Walking up the sidewalk to a home I used to live in many years ago,
The wooden door swings open and my eyes adjust to what was once familiar, is now quite changed.
As I enter my past home of 18 years, I notice, there are many rooms and hallways.
Winding around a few corners, I stop in what appears to be the center of this elongated home in a narrow room with hardwood floors with white ship lap walls.
The picture-less walls are painted in Navajo White. The room’s contents contain one azure blue two-seater fabric sofa along the right side of the room with a rectangular window above it. There are no curtains. The window frame is thin, black metal.
Just beyond the position of the sofa, is a four-legged antique kitchen table, circa 1960 with a clay red top and a single seam in the middle.
The ceiling, white bead board. There are no rugs on the floor, nothing on the table or sofa. There’s a view from the narrow window of the treetops only and the house is silent.
A friend of mine now lives here. I’m quite surprised at how she has each room designated for a particular purpose. A living room. A writing room. A kitchen. A bedroom, bathroom. I’m asking myself what is this room? It finally dawns on me, this is the waiting room.

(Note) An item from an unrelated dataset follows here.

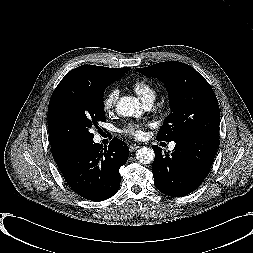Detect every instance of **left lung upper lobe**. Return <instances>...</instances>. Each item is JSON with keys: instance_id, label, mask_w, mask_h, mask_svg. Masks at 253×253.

This dream of the Waiting Room represents to me a time of introspection, a time to be still, a time to evaluate purpose and direction of life. Is a call to slow down and pause. A time of transition.
©Anita Adams 12/2017
I’ve been working on crafting a Dream I had last year sometime, and although it is not finished the essence of it is this:
My Last Day on Earth – A Dream
In the dream, it is my last day on earth. Friends and family are somehow gathered to a potluck to wish me farewell. It’s evening, and I’m waiting with the hostess at a house, circa 1950’s on top of a Town Mountain. As I wait in the house, I am pacing in a dimly lit dining room, walking and gazing out a bank of three windows. Everything in the house is either white, gray or brown. Pine wooden floors, white shiplap walls, brown antique wooden door. There’s a sense in me and others of peace and a knowingness that all is well. Being a woman of faith, I understand death is inevitable.
As friends and family gather bringing casseroles, beverages, vegetable plates, salads and desserts, they enter through the brown wooden door and place their dishes on a long white wooden dining table. We look at each other and smile in silent reverence, as I continue to walk gently in front of the windows, and it dawns on me that this will also be the last sunset I will see here on earth.
Two of my daughter’s childhood friends come in with a magenta card and hand it to me. As I read the card, filled with reflections of what I’ve meant to them in their life, I notice it also contains $98. The $98 puzzles me and still is a questionable piece of this dream. Just as I finish reading the card, hugging and loving on them, I notice the light in the room begins to change to a glow.
An urgency rises in me to get to the bank of three windows to view my last sunset. This is how it appeared to me in the dream (I took this photo in 2011):
Feeling grateful to see these rainbow hues of my last sunset on earth, another question arises in me before the sun sets. It is this: “How do I wish to live or leave this day?”